_WORK TO BE COMPLETED_
All the entries below should be reproduced exactly.

_DATA SUPPLIED_

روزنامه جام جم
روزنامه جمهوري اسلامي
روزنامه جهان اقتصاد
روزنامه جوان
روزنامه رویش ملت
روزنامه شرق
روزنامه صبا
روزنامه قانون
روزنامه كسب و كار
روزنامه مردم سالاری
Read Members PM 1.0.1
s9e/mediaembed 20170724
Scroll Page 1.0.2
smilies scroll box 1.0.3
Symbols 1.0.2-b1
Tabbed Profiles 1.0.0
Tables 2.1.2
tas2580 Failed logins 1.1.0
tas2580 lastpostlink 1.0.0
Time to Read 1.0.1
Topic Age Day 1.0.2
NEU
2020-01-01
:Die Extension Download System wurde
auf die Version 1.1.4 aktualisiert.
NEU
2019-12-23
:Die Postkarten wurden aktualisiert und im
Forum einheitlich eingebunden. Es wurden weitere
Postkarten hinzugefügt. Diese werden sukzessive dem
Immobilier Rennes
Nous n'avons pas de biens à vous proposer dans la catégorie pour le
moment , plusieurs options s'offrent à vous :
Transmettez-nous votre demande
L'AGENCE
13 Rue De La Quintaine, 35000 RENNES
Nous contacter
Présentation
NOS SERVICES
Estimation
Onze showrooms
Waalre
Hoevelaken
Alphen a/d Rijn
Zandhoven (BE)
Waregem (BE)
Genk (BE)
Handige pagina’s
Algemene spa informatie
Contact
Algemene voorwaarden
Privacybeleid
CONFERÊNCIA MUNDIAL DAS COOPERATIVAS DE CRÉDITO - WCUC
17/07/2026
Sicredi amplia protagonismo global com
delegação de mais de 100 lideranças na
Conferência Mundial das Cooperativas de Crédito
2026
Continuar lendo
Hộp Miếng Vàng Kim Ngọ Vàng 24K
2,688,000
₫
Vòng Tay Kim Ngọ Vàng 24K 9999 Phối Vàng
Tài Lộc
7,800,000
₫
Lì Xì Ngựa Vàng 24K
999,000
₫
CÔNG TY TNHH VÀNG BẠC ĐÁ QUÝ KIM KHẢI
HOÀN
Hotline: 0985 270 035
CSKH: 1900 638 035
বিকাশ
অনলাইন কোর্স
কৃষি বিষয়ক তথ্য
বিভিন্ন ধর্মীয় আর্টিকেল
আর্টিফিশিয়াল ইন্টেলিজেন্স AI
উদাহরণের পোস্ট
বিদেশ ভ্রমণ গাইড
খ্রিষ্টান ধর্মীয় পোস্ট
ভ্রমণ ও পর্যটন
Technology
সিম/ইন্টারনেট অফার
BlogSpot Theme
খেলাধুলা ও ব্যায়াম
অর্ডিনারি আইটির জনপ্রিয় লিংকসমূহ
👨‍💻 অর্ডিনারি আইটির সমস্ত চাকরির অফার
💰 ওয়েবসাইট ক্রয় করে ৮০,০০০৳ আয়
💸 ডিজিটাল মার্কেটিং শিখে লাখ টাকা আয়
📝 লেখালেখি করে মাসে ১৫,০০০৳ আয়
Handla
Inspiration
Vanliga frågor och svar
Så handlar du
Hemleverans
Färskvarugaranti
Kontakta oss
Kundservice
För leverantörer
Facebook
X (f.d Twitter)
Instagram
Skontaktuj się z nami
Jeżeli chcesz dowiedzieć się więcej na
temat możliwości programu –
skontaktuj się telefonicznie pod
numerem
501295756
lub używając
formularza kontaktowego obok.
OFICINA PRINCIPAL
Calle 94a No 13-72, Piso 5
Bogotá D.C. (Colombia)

_RESPONSE TO THE TASK_
روزنامه جام جم
روزنامه جمهوري اسلامي
روزنامه جهان اقتصاد
روزنامه جوان
روزنامه رویش ملت
روزنامه شرق
روزنامه صبا
روزنامه قانون
روزنامه كسب و كار
روزنامه مردم سالاری
Read Members PM 1.0.1
s9e/mediaembed 20170724
Scroll Page 1.0.2
smilies scroll box 1.0.3
Symbols 1.0.2-b1
Tabbed Profiles 1.0.0
Tables 2.1.2
tas2580 Failed logins 1.1.0
tas2580 lastpostlink 1.0.0
Time to Read 1.0.1
Topic Age Day 1.0.2
NEU
2020-01-01
:Die Extension Download System wurde
auf die Version 1.1.4 aktualisiert.
NEU
2019-12-23
:Die Postkarten wurden aktualisiert und im
Forum einheitlich eingebunden. Es wurden weitere
Postkarten hinzugefügt. Diese werden sukzessive dem
Immobilier Rennes
Nous n'avons pas de biens à vous proposer dans la catégorie pour le
moment , plusieurs options s'offrent à vous :
Transmettez-nous votre demande
L'AGENCE
13 Rue De La Quintaine, 35000 RENNES
Nous contacter
Présentation
NOS SERVICES
Estimation
Onze showrooms
Waalre
Hoevelaken
Alphen a/d Rijn
Zandhoven (BE)
Waregem (BE)
Genk (BE)
Handige pagina’s
Algemene spa informatie
Contact
Algemene voorwaarden
Privacybeleid
CONFERÊNCIA MUNDIAL DAS COOPERATIVAS DE CRÉDITO - WCUC
17/07/2026
Sicredi amplia protagonismo global com
delegação de mais de 100 lideranças na
Conferência Mundial das Cooperativas de Crédito
2026
Continuar lendo
Hộp Miếng Vàng Kim Ngọ Vàng 24K
2,688,000
₫
Vòng Tay Kim Ngọ Vàng 24K 9999 Phối Vàng
Tài Lộc
7,800,000
₫
Lì Xì Ngựa Vàng 24K
999,000
₫
CÔNG TY TNHH VÀNG BẠC ĐÁ QUÝ KIM KHẢI
HOÀN
Hotline: 0985 270 035
CSKH: 1900 638 035
বিকাশ
অনলাইন কোর্স
কৃষি বিষয়ক তথ্য
বিভিন্ন ধর্মীয় আর্টিকেল
আর্টিফিশিয়াল ইন্টেলিজেন্স AI
উদাহরণের পোস্ট
বিদেশ ভ্রমণ গাইড
খ্রিষ্টান ধর্মীয় পোস্ট
ভ্রমণ ও পর্যটন
Technology
সিম/ইন্টারনেট অফার
BlogSpot Theme
খেলাধুলা ও ব্যায়াম
অর্ডিনারি আইটির জনপ্রিয় লিংকসমূহ
👨‍💻 অর্ডিনারি আইটির সমস্ত চাকরির অফার
💰 ওয়েবসাইট ক্রয় করে ৮০,০০০৳ আয়
💸 ডিজিটাল মার্কেটিং শিখে লাখ টাকা আয়
📝 লেখালেখি করে মাসে ১৫,০০০৳ আয়
Handla
Inspiration
Vanliga frågor och svar
Så handlar du
Hemleverans
Färskvarugaranti
Kontakta oss
Kundservice
För leverantörer
Facebook
X (f.d Twitter)
Instagram
Skontaktuj się z nami
Jeżeli chcesz dowiedzieć się więcej na
temat możliwości programu –
skontaktuj się telefonicznie pod
numerem
501295756
lub używając
formularza kontaktowego obok.
OFICINA PRINCIPAL
Calle 94a No 13-72, Piso 5
Bogotá D.C. (Colombia)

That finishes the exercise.